Makale / Tarihsel Makaleler

Eklenme Tarihi : 3.01.2022
Okunma Sayısı : 1505
Yorum Sayısı : 13
Günün Yazısı

Bu Yazı 4.01.2022 tarihinde
GÜNÜN YAZISI
olarak seçilmiştir.
KUSURA BAKMAYIN YİNE EZBERİNİZİ BOZACAĞIM AMA GEREK I. DÜNYA SAVAŞINDA GEREKSE KURTULUŞ SAVAŞINDA TARİKAT VE CEMAATLER BU MÜCADELEYE DESTEK OLDULAR.
Evet... Sosyal medyada paylaştığı yazılardan birinde gerek I. Dünya Savaşında( 1914-1918) gerek Milli Mücadele yıllarında ( Kurtuluş Savaşında ) dindar insanların bu mücadelelere köstek değil destek olduğunu söyledim.

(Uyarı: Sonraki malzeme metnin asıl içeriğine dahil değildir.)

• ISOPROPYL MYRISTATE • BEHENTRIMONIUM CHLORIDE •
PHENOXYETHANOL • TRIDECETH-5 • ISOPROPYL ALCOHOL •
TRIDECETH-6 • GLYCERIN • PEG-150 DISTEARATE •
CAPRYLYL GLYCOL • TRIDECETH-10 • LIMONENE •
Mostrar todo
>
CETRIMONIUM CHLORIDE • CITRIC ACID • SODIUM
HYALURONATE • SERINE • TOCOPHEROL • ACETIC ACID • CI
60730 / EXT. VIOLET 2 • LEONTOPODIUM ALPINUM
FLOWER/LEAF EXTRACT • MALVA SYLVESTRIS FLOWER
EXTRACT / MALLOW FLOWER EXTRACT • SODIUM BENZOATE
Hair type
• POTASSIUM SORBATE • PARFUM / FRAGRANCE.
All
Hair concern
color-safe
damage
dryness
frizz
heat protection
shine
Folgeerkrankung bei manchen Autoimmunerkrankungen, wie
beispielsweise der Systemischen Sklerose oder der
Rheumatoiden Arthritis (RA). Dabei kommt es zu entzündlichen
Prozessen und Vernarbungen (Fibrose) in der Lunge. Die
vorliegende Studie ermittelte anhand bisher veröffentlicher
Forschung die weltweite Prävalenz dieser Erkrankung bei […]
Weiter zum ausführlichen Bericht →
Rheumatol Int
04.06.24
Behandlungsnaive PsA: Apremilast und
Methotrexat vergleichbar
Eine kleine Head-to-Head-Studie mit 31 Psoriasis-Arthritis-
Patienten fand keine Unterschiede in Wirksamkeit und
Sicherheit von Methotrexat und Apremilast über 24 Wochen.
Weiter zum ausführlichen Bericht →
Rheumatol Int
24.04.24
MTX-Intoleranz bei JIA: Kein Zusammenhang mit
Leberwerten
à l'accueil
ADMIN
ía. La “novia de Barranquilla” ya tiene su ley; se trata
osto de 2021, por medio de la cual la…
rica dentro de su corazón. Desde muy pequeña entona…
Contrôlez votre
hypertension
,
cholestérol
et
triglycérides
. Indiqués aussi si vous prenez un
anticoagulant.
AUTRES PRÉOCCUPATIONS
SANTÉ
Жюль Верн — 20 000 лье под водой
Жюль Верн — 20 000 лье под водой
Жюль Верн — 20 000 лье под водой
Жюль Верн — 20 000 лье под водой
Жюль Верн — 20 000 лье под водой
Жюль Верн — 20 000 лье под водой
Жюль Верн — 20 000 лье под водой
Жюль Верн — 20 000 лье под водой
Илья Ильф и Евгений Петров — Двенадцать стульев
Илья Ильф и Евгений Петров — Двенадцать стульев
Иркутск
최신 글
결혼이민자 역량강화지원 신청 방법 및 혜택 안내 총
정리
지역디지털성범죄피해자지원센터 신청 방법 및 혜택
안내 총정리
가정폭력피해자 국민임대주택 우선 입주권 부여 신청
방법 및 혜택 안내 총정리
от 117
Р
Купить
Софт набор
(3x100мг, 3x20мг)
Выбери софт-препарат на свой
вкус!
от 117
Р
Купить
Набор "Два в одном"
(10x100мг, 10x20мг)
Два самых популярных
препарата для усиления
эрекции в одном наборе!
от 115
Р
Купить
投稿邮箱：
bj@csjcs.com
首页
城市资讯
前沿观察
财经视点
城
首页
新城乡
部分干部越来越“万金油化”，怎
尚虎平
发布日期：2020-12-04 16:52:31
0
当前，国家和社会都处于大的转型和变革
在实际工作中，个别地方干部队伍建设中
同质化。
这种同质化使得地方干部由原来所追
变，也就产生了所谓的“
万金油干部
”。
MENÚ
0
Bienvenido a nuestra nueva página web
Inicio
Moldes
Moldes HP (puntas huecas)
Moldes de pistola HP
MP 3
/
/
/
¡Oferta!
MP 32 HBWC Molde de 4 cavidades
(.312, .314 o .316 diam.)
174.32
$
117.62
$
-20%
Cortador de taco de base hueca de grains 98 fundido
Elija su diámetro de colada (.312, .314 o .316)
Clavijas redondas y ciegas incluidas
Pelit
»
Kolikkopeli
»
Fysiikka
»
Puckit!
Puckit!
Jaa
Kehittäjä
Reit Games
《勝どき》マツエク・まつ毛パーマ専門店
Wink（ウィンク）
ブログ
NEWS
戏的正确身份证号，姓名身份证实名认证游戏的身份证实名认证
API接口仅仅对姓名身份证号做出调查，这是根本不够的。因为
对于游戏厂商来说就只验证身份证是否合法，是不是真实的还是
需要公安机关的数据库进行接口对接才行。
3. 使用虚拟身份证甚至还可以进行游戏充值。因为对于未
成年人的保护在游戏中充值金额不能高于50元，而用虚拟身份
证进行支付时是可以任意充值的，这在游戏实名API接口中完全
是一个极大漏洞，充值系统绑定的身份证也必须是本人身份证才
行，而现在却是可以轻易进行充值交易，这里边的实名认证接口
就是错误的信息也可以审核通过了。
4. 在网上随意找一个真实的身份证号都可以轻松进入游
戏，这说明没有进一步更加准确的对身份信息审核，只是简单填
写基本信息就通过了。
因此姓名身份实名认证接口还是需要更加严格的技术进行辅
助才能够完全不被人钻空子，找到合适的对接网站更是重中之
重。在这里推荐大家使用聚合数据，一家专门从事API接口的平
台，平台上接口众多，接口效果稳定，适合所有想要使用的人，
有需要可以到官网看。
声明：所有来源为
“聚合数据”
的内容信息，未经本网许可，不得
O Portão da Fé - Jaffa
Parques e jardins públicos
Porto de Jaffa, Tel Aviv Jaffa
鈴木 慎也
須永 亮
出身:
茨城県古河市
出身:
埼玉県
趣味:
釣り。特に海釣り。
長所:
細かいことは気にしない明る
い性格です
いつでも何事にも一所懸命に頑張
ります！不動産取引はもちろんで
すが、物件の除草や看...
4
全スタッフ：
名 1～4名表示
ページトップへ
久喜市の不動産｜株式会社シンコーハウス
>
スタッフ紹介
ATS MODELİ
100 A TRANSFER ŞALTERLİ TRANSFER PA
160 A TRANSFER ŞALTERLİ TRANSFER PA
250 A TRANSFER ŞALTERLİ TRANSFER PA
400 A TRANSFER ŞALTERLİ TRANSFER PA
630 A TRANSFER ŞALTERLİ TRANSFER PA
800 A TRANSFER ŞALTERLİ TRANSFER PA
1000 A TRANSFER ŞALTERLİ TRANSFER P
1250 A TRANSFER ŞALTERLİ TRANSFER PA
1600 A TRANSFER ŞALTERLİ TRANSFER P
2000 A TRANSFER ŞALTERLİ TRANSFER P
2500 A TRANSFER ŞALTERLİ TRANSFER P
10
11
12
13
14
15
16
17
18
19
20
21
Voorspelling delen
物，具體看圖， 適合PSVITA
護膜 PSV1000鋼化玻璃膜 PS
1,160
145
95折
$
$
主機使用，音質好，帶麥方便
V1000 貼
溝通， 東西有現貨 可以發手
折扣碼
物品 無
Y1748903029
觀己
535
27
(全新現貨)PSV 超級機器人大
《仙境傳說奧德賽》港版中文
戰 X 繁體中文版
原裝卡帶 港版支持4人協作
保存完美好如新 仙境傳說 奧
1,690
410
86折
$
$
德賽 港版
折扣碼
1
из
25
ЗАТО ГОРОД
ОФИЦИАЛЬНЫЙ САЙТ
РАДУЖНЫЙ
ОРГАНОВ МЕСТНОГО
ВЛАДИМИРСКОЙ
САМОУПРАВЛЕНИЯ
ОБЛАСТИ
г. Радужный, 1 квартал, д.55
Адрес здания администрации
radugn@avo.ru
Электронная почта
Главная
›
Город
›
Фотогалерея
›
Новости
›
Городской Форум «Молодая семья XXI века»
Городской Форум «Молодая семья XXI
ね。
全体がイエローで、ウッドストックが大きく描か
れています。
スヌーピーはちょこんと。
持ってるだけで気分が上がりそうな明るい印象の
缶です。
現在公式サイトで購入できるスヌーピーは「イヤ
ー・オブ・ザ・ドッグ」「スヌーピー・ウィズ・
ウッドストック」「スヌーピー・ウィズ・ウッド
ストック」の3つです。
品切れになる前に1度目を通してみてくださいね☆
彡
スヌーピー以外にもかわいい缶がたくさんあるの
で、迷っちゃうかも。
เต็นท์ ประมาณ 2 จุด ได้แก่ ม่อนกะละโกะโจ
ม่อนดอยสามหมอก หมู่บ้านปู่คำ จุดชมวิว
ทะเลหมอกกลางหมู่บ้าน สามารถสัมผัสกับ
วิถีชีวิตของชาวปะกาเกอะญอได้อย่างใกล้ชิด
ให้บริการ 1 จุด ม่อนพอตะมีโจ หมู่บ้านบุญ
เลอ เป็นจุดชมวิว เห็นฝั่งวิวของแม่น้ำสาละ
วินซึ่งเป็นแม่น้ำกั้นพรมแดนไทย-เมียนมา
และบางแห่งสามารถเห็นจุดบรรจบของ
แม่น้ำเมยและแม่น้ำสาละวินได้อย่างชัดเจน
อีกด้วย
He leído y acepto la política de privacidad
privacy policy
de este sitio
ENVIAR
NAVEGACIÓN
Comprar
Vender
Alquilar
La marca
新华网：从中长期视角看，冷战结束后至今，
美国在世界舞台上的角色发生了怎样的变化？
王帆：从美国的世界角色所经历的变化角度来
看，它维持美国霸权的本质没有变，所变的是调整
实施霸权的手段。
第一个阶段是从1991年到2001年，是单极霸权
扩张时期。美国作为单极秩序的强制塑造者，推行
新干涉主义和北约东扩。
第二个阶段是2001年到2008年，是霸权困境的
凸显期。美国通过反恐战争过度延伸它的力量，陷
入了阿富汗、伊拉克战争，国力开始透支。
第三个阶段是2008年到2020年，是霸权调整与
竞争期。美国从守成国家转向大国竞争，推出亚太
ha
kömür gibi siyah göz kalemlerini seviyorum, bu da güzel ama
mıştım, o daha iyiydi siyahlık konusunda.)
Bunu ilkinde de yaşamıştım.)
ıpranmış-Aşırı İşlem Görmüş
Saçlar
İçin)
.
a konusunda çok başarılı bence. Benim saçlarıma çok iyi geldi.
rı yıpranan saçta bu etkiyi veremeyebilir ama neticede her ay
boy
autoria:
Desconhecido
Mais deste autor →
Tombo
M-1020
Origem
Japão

Bu sözlerim üzerine bazı vatandaşlar '' Kurtuluş savaşına katılanların yüzde doksan dokuzu inançlı insanlardı. Ancak tarikat ve cemaatlerin büyük bölümü bu mücadeleye köstek oldu...'' veya '' Unutma:
Mustafa Kemal Atatürk'ün ve Kuvva-i milliye ordularının gücünü kırmak için ingilizlerle işbirliğini ben yapmadım'' Gibi yorumlar yaptılar.
Kendilerine kibarca '' Bana hangi tarikat ve cemaatlerin ne yaparak Milli Mücadeleye köstek oldukları hakkında bilgi sunarsanız size müteşekkir olurum'' Dedim ve bekledim. Cevap gelmedi.
Bu arada boş durmayayım. Ben I. Dünya Savaşında da Kurtuluş Savaşında da canla başla Vatan- Millet- Bayrak- Ezan için canlarını ortaya koyan tarikatları ve tarikat şeyhlerini tanıtayım belki bu vatandaşlar da Milli Mücadelemize köstek olanları yazarlar dedim ve başladım yazmaya.
Evet aşağıda okuyacağınız oldukça uzun yazıda ben Milli Mücadelemize destek olan bir sürü tarikat ve şeyh ismi ile onların nasıl bir destek sağladıklarını anlatacağım. Umarım '' Tarikat ve cemaatlerin büyük bölümü bu Mücadeleye köstek oldu'' diyenler de hangi tarikatların/ kimlerin / ne yaparak Milli Mücadeleye köstek olduklarını yazarlar da biz de öğrenmiş oluruz sayelerinde.
Bakalım İskilipli Atıf Hoca dışında isim sayabilecekler mi. Daha da önemlisi herhangi bir tarikat ismi verebilecekler mi? ( Kaldı ki İskilipli Atıf Hoca Milli Mücadele karşıtı değildir ya neyse... )
***************************
Kronolojik sıra takip edemeyeceğim için özür dileyerek Bismillah deyip başlıyorum.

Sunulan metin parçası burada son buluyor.